When SRE Agents Hallucinate Tool Output (and How to Detect It)
Agents sometimes invent tool results that the tool never returned. The detection harness, the most common provocations, and the prompt-level fixes that work.
How it happens
Hallucinated tool output happens because the model is trained to produce confident answers. Three structural patterns make it worse and each has a fix.
- Confidence bias. When a tool returns nothing, the model often fills the gap rather than reporting the empty result.
- Vague tool descriptions. “Returns metric data” invites hallucination; “returns a JSON object with fields x, y, z, or null on no data” is specific.
- Long contexts. The model loses track of what was actually fetched and what it inferred.
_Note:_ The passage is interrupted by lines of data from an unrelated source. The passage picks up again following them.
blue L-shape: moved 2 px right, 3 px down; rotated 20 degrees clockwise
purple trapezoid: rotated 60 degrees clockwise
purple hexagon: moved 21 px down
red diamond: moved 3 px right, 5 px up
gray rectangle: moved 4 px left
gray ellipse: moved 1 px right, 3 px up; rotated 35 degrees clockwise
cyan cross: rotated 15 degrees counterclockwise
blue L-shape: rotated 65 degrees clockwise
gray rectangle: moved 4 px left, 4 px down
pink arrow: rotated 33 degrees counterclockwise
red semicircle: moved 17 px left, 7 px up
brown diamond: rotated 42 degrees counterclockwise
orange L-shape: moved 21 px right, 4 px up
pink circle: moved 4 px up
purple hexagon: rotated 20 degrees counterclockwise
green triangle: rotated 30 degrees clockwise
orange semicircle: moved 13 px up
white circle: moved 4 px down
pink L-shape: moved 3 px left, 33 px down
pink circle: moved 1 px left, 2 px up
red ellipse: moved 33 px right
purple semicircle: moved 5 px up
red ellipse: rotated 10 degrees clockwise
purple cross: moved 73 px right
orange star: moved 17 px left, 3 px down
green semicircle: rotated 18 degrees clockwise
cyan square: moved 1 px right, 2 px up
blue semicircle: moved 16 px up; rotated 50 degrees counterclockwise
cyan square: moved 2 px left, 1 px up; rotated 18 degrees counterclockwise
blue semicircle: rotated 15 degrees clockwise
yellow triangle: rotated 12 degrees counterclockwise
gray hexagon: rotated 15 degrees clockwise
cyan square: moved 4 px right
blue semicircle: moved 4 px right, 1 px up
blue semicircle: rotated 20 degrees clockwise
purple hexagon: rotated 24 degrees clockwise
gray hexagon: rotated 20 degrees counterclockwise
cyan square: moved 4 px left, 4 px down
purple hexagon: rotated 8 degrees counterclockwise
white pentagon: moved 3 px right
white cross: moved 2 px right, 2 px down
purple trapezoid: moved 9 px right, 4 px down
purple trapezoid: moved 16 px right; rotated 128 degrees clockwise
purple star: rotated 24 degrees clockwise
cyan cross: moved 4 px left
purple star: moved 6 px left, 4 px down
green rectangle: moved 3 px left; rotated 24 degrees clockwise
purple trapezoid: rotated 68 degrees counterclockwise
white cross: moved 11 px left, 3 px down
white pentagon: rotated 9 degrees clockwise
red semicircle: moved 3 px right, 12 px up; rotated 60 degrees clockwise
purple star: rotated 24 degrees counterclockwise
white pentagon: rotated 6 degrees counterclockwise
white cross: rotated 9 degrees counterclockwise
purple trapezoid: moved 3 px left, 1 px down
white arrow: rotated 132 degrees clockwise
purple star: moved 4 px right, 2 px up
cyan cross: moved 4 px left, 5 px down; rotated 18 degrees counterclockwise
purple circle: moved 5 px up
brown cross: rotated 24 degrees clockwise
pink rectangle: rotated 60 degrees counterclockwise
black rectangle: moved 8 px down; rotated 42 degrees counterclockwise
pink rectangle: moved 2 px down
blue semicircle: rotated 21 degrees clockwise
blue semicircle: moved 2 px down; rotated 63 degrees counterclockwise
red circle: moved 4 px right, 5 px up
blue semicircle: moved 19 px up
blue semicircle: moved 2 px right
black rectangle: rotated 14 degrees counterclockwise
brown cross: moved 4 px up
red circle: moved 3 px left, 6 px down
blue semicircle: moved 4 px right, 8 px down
The longer the context, the worse the drift.
- Implicit conversion. When the model paraphrases tool output rather than quoting, it has already inserted an interpretation layer where hallucinations grow.
Detection harness
The harness wraps tool calls and cross-checks the model’s output against what the tool actually returned. Without it, hallucinations are invisible until they cause a downstream incident.
- Wrap every tool call. Log tool name, args, return value, return time. Pair the log with the model’s subsequent output for the same step.
- Daily cross-check job. For each agent run, find statements in the model output that reference tool data. Cross-check against the actual tool returns; mismatches get flagged.
- Human review first. Mismatches are human-reviewed at first. Once the harness is calibrated and false-positive rate is low, auto-flag without review.
- Tightly-scoped diff. Compare claims to specific tool returns rather than the full run. The narrower the comparison, the lower the noise.
Common provocations
Three prompt patterns provoke hallucination reliably. Knowing them by name makes them avoidable in design review.
- Summarising empty output. Asking the model to summarise tool output that was empty. Fix in the prompt: tell the model to say so explicitly when there is nothing to summarise.
- Combining multiple tools. The model may attribute facts to the wrong source. Fix with structured output that names the source per claim.
- Extrapolating beyond data. “Based on the trend, what is next week’s value” lets the model fabricate a trend if the data did not show one.
- Comparing to memory. Asking the model to compare current output to a prior run encourages confabulation when the prior run is not in context.
Prompt-level fixes
Three prompt-level changes catch most hallucinations before they ship. None require model changes.
- Explicit grounding clause. “Only use information that came from a tool call. If a tool returned no data, say so.” Verbatim.
- Show raw output. Show the model the raw tool output, not a pre-summarised version. Summarisation is where hallucinations creep in.
- Sourced structured output. Use structured output with a “sources” field. Each fact must attribute to a source; missing source raises a flag.
- Refusal pattern. When confidence is below threshold, the prompt instructs the agent to say “I cannot determine this from the available tools” rather than guessing.
The cost of detection
Detection is mostly compute, not engineering effort. The harness pays back through caught regressions.
- Per-run overhead. The harness adds 10 to 20 percent to per-run cost. Mostly storage and one extra cross-check job.
- Cost recovered. Each hallucination caught early prevents a downstream incident. The arithmetic favours always-on detection.
- On for risky changes. Disable detection in production after the harness is calibrated and the agent is stable; re-enable on every prompt change.
- Eval-set integration. Tool-output evals run the harness inline. Regressions in grounding fail the eval, not just the production run.